2. More important than income is "how to spend"

For Kim & John, because the current household expenses are too high, even if the FIRE value is calculated, it will take at least 21 years to retire compared to the current annual income.

Coaches advise them to start by cutting their living expenses, such as cutting back on impulse shopping at $2,000 a month or going to a mass merchandiser to reduce their monthly food costs from $1,200 to $500.

In the ninth month, the couple decided to change the house to the cottage, halving the maximum expenditure, the $36,000 a year mortgage, and investing the 18,000 saved.

3. It's important to save money, but it's even more important to live well

After the coach's company and guidance, Kim was impressed:

"We learned from him (the coach) how to live life in a happy and responsible way; It's definitely not about saving money, it's about saving money, but now start living well and spending time with your children."

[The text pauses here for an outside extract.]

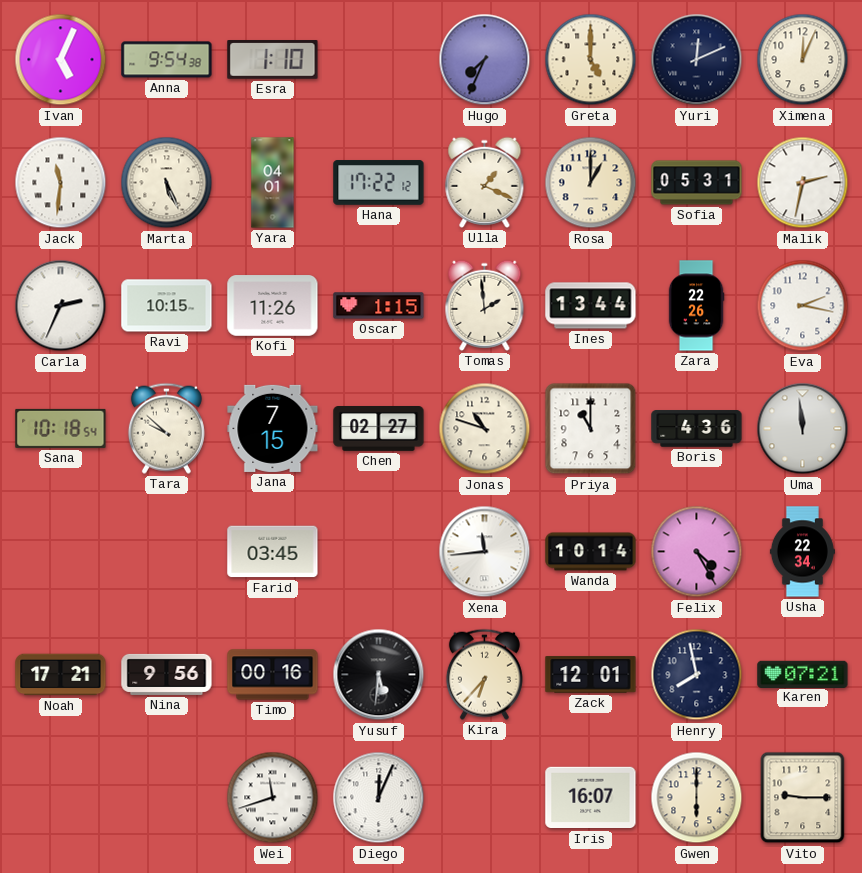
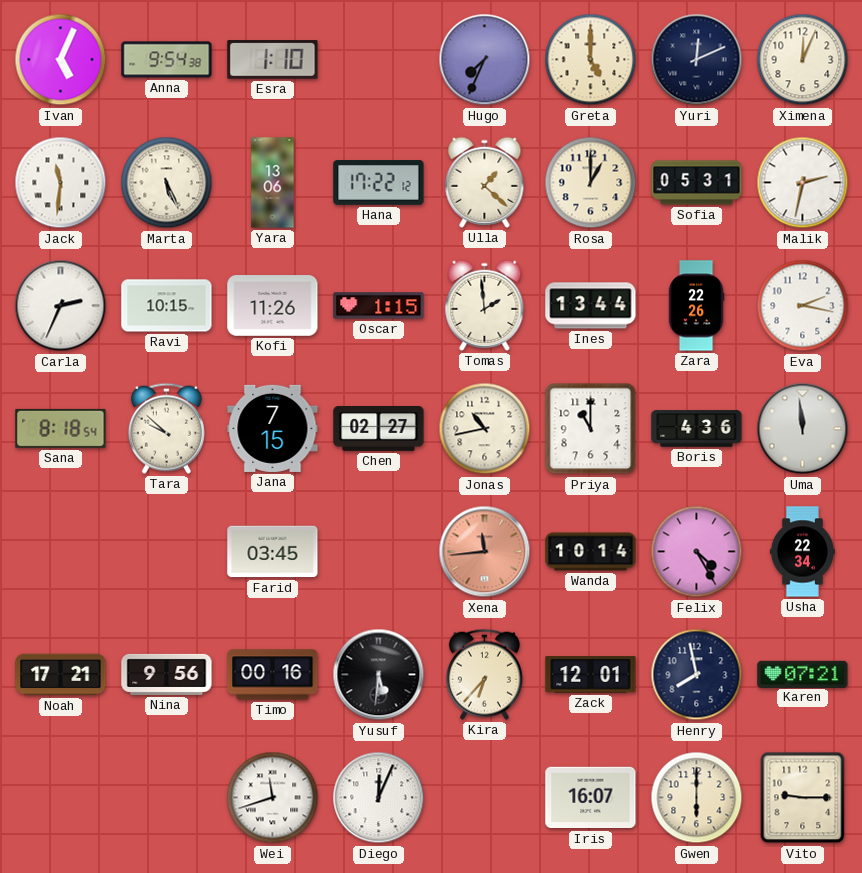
Yara: 04:01 -> 13:06
Ulla: 1:19 -> 1:22
Sana: 10:18 -> 8:18
Jonas: 10:48 -> 10:43
Xena dial: white -> salmon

With costs falling dramatically, the Kim & John family arranged a "mini-retirement" where the family went on a five-week vacation to Costa Rica.

Hearing their recent situation, the coach showed a relieved expression, saying that travel can bring memories for a lifetime, and that children only have one childhood and that the money is worth spending if they can afford it.

After reading the four sets of financial cases in "The Economics of Smart Life", are you also eager to try your own financial management?

Everyone's financial situation may be different, but as long as you start clarifying your financial goals, understanding your personal spending habits, and correcting your financial management methods on a rolling basis, I believe you can also live the happy life you want!